═══ Information
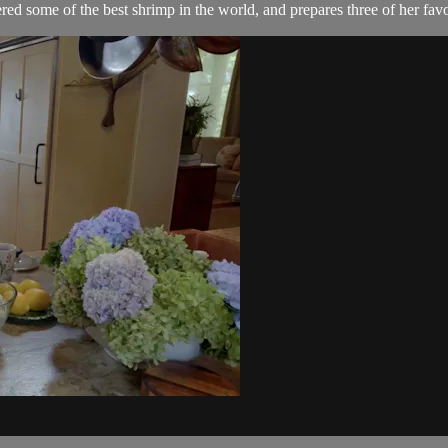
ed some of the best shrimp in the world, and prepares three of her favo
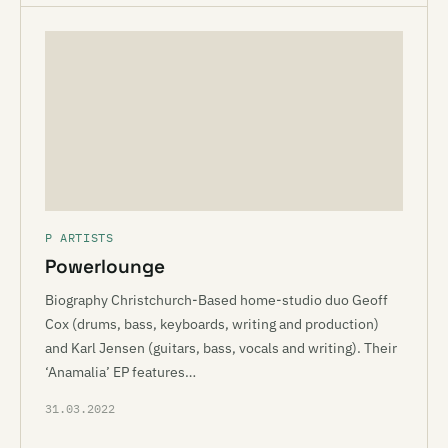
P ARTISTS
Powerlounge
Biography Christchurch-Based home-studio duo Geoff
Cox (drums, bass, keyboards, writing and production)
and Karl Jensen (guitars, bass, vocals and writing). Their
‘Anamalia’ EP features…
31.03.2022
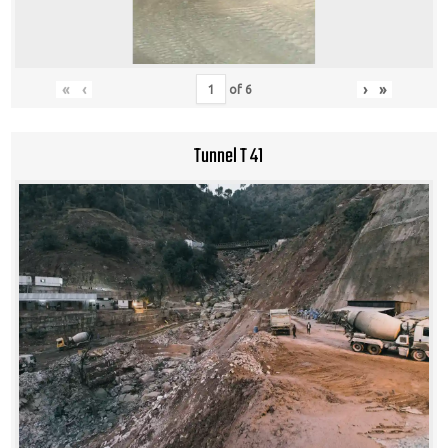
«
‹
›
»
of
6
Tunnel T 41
══════
═══ Information
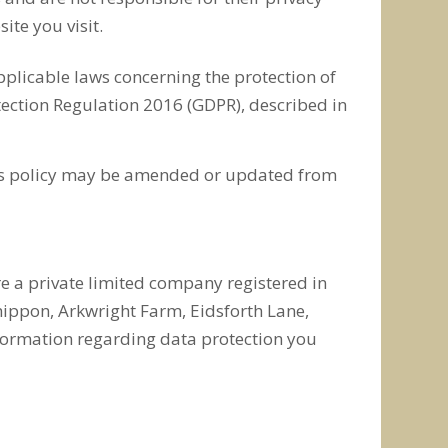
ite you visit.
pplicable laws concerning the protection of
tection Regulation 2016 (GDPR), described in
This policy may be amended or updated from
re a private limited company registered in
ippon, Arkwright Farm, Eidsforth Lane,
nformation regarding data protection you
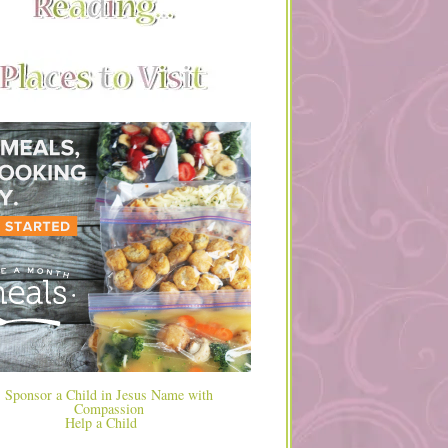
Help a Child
══════
═══ Information
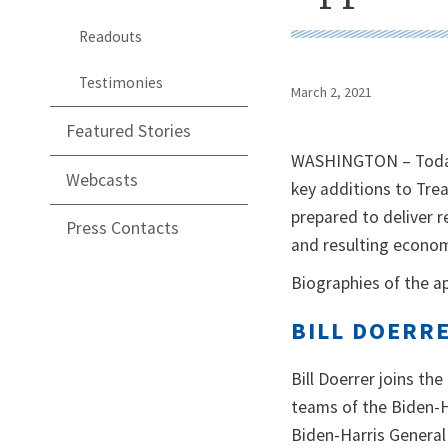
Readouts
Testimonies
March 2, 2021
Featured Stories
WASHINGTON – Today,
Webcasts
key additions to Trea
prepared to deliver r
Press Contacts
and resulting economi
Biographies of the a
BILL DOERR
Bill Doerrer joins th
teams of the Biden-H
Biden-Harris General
══════
Write out, from the lines above, only those from the line with "prepared to deliver r" to the line with "Biden-Harris General", exactly as given, including the first and the last.

prepared to deliver r
Press Contacts
and resulting economi
Biographies of the a
BILL DOERR
Bill Doerrer joins th
teams of the Biden-H
Biden-Harris General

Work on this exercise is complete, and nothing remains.